━━ Data for this task
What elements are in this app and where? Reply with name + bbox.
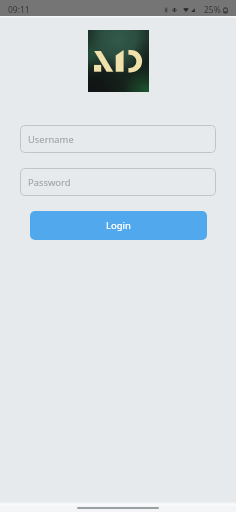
staticText: 09:11 [8, 4, 30, 16]
button[interactable]: Password [20, 168, 216, 196]
staticText: Username [28, 133, 74, 146]
staticText: Login [106, 219, 131, 232]
staticText: Password [28, 176, 71, 189]
button[interactable]: Login [30, 211, 207, 240]
button[interactable]: Username [20, 125, 216, 153]
staticText: 25% [204, 4, 221, 16]
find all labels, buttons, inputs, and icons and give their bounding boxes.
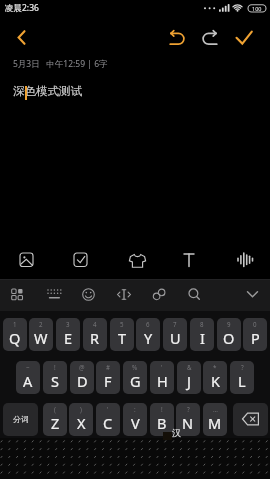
staticText: 6 <box>146 320 150 328</box>
staticText: E <box>64 328 73 348</box>
staticText: 汉 <box>172 427 181 438</box>
button[interactable]: 6 <box>136 318 160 351</box>
button[interactable] <box>118 245 155 273</box>
button[interactable]: * <box>203 361 227 394</box>
staticText: ( <box>54 405 56 413</box>
button[interactable] <box>8 245 45 273</box>
staticText: 深色模式测试 <box>13 84 82 98</box>
staticText: 分词 <box>13 414 29 424</box>
staticText: D <box>77 371 88 391</box>
staticText: & <box>187 363 192 371</box>
button[interactable]: ~ <box>16 361 40 394</box>
staticText: ~ <box>26 363 30 371</box>
staticText: ) <box>80 405 82 413</box>
staticText: F <box>104 371 112 391</box>
button[interactable]: ( <box>43 403 67 436</box>
staticText: ? <box>187 405 190 413</box>
staticText: R <box>90 328 100 348</box>
staticText: 5月3日 中午12:59 | 6字 <box>13 58 108 70</box>
button[interactable]: # <box>96 361 120 394</box>
button[interactable]: 4 <box>83 318 107 351</box>
staticText: V <box>131 413 140 433</box>
staticText: C <box>103 413 113 433</box>
staticText: 9 <box>227 320 231 328</box>
staticText: L <box>238 371 246 391</box>
button[interactable] <box>8 22 38 52</box>
button[interactable]: @ <box>70 361 94 394</box>
button[interactable]: 5 <box>110 318 134 351</box>
button[interactable]: … <box>203 403 227 436</box>
button[interactable]: : <box>123 403 147 436</box>
staticText: ' <box>161 363 163 371</box>
button[interactable]: ! <box>150 403 174 436</box>
staticText: K <box>211 371 220 391</box>
button[interactable] <box>162 22 192 52</box>
button[interactable]: % <box>123 361 147 394</box>
button[interactable] <box>226 245 263 273</box>
staticText: J <box>187 371 191 391</box>
button[interactable]: ) <box>69 403 93 436</box>
staticText: I <box>200 328 205 348</box>
button[interactable] <box>145 281 174 308</box>
button[interactable] <box>180 281 209 308</box>
staticText: % <box>132 363 138 371</box>
button[interactable] <box>110 281 139 308</box>
button[interactable]: 0 <box>243 318 267 351</box>
staticText: 5 <box>120 320 124 328</box>
button[interactable]: 1 <box>3 318 27 351</box>
button[interactable] <box>229 22 259 52</box>
button[interactable] <box>233 403 268 436</box>
staticText: ? <box>241 363 244 371</box>
staticText: 0 <box>253 320 257 328</box>
staticText: P <box>251 328 260 348</box>
staticText: # <box>106 363 110 371</box>
button[interactable] <box>195 22 225 52</box>
staticText: T <box>118 328 127 348</box>
staticText: ! <box>161 405 163 413</box>
button[interactable]: 7 <box>163 318 187 351</box>
staticText: @ <box>79 363 85 371</box>
staticText: S <box>51 371 59 391</box>
button[interactable]: 8 <box>190 318 214 351</box>
staticText: 7 <box>173 320 177 328</box>
staticText: Z <box>51 413 60 433</box>
button[interactable]: 3 <box>56 318 80 351</box>
button[interactable]: ! <box>43 361 67 394</box>
button[interactable]: 2 <box>29 318 53 351</box>
staticText: … <box>213 405 218 413</box>
staticText: 100 <box>252 5 262 12</box>
staticText: Y <box>144 328 153 348</box>
button[interactable]: ? <box>230 361 254 394</box>
staticText: ! <box>54 363 56 371</box>
button[interactable] <box>62 245 99 273</box>
button[interactable]: ? <box>176 403 200 436</box>
staticText: W <box>34 328 48 348</box>
staticText: 凌晨2:36 <box>5 2 39 14</box>
button[interactable] <box>2 281 31 308</box>
staticText: N <box>182 413 194 433</box>
staticText: G <box>130 371 141 391</box>
button[interactable]: & <box>177 361 201 394</box>
staticText: M <box>208 413 222 433</box>
button[interactable]: 9 <box>217 318 241 351</box>
staticText: Q <box>9 328 21 348</box>
staticText: 8 <box>200 320 204 328</box>
button[interactable] <box>171 245 208 273</box>
button[interactable] <box>74 281 103 308</box>
staticText: * <box>213 363 217 371</box>
staticText: 1 <box>13 320 17 328</box>
staticText: H <box>157 371 168 391</box>
button[interactable] <box>238 281 267 308</box>
staticText: X <box>77 413 86 433</box>
staticText: U <box>170 328 181 348</box>
button[interactable]: ' <box>96 403 120 436</box>
staticText: B <box>157 413 167 433</box>
staticText: 4 <box>93 320 97 328</box>
staticText: : <box>134 405 136 413</box>
staticText: 2 <box>39 320 43 328</box>
staticText: O <box>223 328 235 348</box>
button[interactable] <box>40 281 69 308</box>
button[interactable]: 分词 <box>3 403 38 436</box>
button[interactable]: ' <box>150 361 174 394</box>
staticText: ' <box>107 405 109 413</box>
━━━━
▶ **Exercise**:
Retype the records above line for line and exactly, omitting their pictures.

▶ **Task result**:
What elements are in this app and where? Reply with name + bbox.
staticText: 09:11 [8, 4, 30, 16]
button[interactable]: Password [20, 168, 216, 196]
staticText: Username [28, 133, 74, 146]
staticText: Login [106, 219, 131, 232]
staticText: Password [28, 176, 71, 189]
button[interactable]: Login [30, 211, 207, 240]
button[interactable]: Username [20, 125, 216, 153]
staticText: 25% [204, 4, 221, 16]
find all labels, buttons, inputs, and icons and give their bounding boxes.
staticText: 6 <box>146 320 150 328</box>
staticText: E <box>64 328 73 348</box>
staticText: 汉 <box>172 427 181 438</box>
button[interactable]: 6 <box>136 318 160 351</box>
button[interactable] <box>118 245 155 273</box>
button[interactable]: * <box>203 361 227 394</box>
staticText: ( <box>54 405 56 413</box>
button[interactable] <box>8 245 45 273</box>
staticText: 深色模式测试 <box>13 84 82 98</box>
staticText: 分词 <box>13 414 29 424</box>
staticText: D <box>77 371 88 391</box>
staticText: & <box>187 363 192 371</box>
button[interactable]: ~ <box>16 361 40 394</box>
staticText: ~ <box>26 363 30 371</box>
staticText: ) <box>80 405 82 413</box>
staticText: F <box>104 371 112 391</box>
button[interactable]: ( <box>43 403 67 436</box>
staticText: ? <box>187 405 190 413</box>
staticText: R <box>90 328 100 348</box>
staticText: 5月3日 中午12:59 | 6字 <box>13 58 108 70</box>
button[interactable]: # <box>96 361 120 394</box>
button[interactable]: 4 <box>83 318 107 351</box>
staticText: V <box>131 413 140 433</box>
staticText: C <box>103 413 113 433</box>
staticText: 9 <box>227 320 231 328</box>
staticText: L <box>238 371 246 391</box>
button[interactable] <box>8 22 38 52</box>
button[interactable]: @ <box>70 361 94 394</box>
button[interactable]: 5 <box>110 318 134 351</box>
button[interactable]: … <box>203 403 227 436</box>
button[interactable]: : <box>123 403 147 436</box>
staticText: ' <box>161 363 163 371</box>
button[interactable]: ! <box>150 403 174 436</box>
staticText: K <box>211 371 220 391</box>
button[interactable] <box>162 22 192 52</box>
button[interactable]: % <box>123 361 147 394</box>
button[interactable] <box>226 245 263 273</box>
staticText: J <box>187 371 191 391</box>
button[interactable]: ) <box>69 403 93 436</box>
staticText: I <box>200 328 205 348</box>
button[interactable] <box>145 281 174 308</box>
button[interactable] <box>180 281 209 308</box>
staticText: % <box>132 363 138 371</box>
button[interactable] <box>110 281 139 308</box>
button[interactable]: 0 <box>243 318 267 351</box>
staticText: 5 <box>120 320 124 328</box>
button[interactable]: 1 <box>3 318 27 351</box>
button[interactable] <box>229 22 259 52</box>
button[interactable] <box>233 403 268 436</box>
staticText: ? <box>241 363 244 371</box>
staticText: 0 <box>253 320 257 328</box>
staticText: P <box>251 328 260 348</box>
staticText: # <box>106 363 110 371</box>
button[interactable] <box>195 22 225 52</box>
staticText: T <box>118 328 127 348</box>
staticText: ! <box>161 405 163 413</box>
button[interactable]: 7 <box>163 318 187 351</box>
staticText: @ <box>79 363 85 371</box>
staticText: S <box>51 371 59 391</box>
button[interactable]: 8 <box>190 318 214 351</box>
staticText: 7 <box>173 320 177 328</box>
staticText: Z <box>51 413 60 433</box>
button[interactable]: 3 <box>56 318 80 351</box>
button[interactable]: ! <box>43 361 67 394</box>
button[interactable]: 2 <box>29 318 53 351</box>
staticText: … <box>213 405 218 413</box>
staticText: 100 <box>252 5 262 12</box>
staticText: Y <box>144 328 153 348</box>
button[interactable]: ? <box>230 361 254 394</box>
staticText: ! <box>54 363 56 371</box>
button[interactable] <box>62 245 99 273</box>
button[interactable]: ? <box>176 403 200 436</box>
staticText: W <box>34 328 48 348</box>
staticText: 凌晨2:36 <box>5 2 39 14</box>
button[interactable] <box>2 281 31 308</box>
staticText: N <box>182 413 194 433</box>
staticText: G <box>130 371 141 391</box>
button[interactable]: & <box>177 361 201 394</box>
staticText: M <box>208 413 222 433</box>
button[interactable]: 9 <box>217 318 241 351</box>
staticText: Q <box>9 328 21 348</box>
staticText: 8 <box>200 320 204 328</box>
button[interactable] <box>171 245 208 273</box>
button[interactable] <box>74 281 103 308</box>
staticText: * <box>213 363 217 371</box>
staticText: 1 <box>13 320 17 328</box>
staticText: H <box>157 371 168 391</box>
button[interactable] <box>238 281 267 308</box>
staticText: X <box>77 413 86 433</box>
staticText: U <box>170 328 181 348</box>
button[interactable]: ' <box>96 403 120 436</box>
staticText: B <box>157 413 167 433</box>
staticText: 4 <box>93 320 97 328</box>
staticText: : <box>134 405 136 413</box>
staticText: 2 <box>39 320 43 328</box>
staticText: O <box>223 328 235 348</box>
button[interactable] <box>40 281 69 308</box>
button[interactable]: 分词 <box>3 403 38 436</box>
button[interactable]: ' <box>150 361 174 394</box>
staticText: ' <box>107 405 109 413</box>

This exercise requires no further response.